In testing their new concepts, the researchers discovered {that a} system utilizing their new method achieved a efficiency that was on par with state-of-the-art techniques at the moment in use. On the similar time, they discovered that their system used far much less computing energy and electrical energy than is mostly the case with conventional techniques.

Extra info:
Rui-Jie Zhu et al, Scalable MatMul-free Language Modeling, arXiv (2024). DOI: 10.48550/arxiv.2406.02528

Journal info:
arXiv

Quotation:
Software program engineers develop a solution to run AI language fashions with out matrix multiplication (2024, June 26)
retrieved 26 June 2024
from https://techxplore.com/information/2024-06-software-ai-language-matrix-multiplication.html

This doc is topic to copyright. Aside from any honest dealing for the aim of personal research or analysis, no
half could also be reproduced with out the written permission. The content material is supplied for info functions solely.

Software program engineers develop a solution to run AI language fashions with out matrix multiplication

‘Harry Potter’ Sequence at HBO Faucets Francesca Gardiner, Mark Mylod

Volkswagen takes $1 billion stake in EV maker

NewsGo

Volkswagen takes $1 billion stake in EV maker

Bianca Censori in Revealing Outfit with Kanye West at Cheesecake Manufacturing facility

Kate Middleton wished to ‘personal up’ to Photoshop fail, thought ‘honesty was the perfect coverage’: ‘Deeply upset’
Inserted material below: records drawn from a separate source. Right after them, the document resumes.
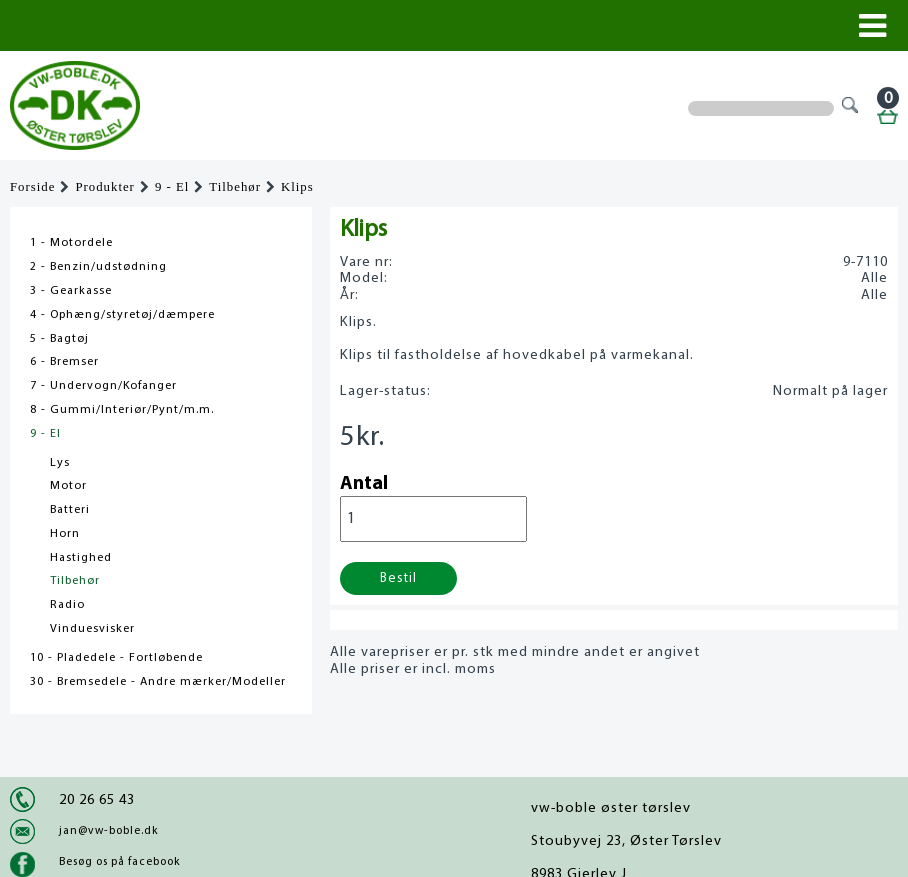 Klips (297, 187)
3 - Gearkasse (71, 291)
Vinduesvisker (92, 629)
Takeaways from Alabama Basketball’s Elite Eight Win Over Clemson

How one can rejoice and be an ally

Watch Champions League Soccer: Livestream Bayern Munich vs. Lazio From Anyplace

Fb, Instagram logins restored following reported outage

Did Fb log you out? Web site skilled outage on Tremendous Tuesday

Watch Champions League Soccer: Livestream Bayern Munich vs. Lazio From Anyplace

Bayern Munich vs. Lazio prediction, odds, begin time: 2024 UEFA Champions League picks, finest bets for March 5

Lakers unlock sturdy defensive effort, defeat Oklahoma Metropolis

Duleep Trophy: Who’re the sensational Shams Mulani, Tanush Korian and Manav Suthar

Asian Champions Trophy 2024: Asian Champions Trophy ultimate between India and China, when will the match begin, the place to look at reside streaming?

IND vs BAN: Solely 152 runs extra… Virat Kohli will be part of the particular membership, solely three Indians together with Sachin are in it

5 batsmen who’ve hit probably the most sixes in a calendar yr in Exams, McCullum’s document is about to be damaged!

‘Study from India and repair the schooling system’, who suggested Pakistan to ask for cash?

Browse by Category

Recent News

Duleep Trophy: Who’re the sensational Shams Mulani, Tanush Korian and Manav Suthar

Asian Champions Trophy 2024: Asian Champions Trophy ultimate between India and China, when will the match begin, the place to look at reside streaming?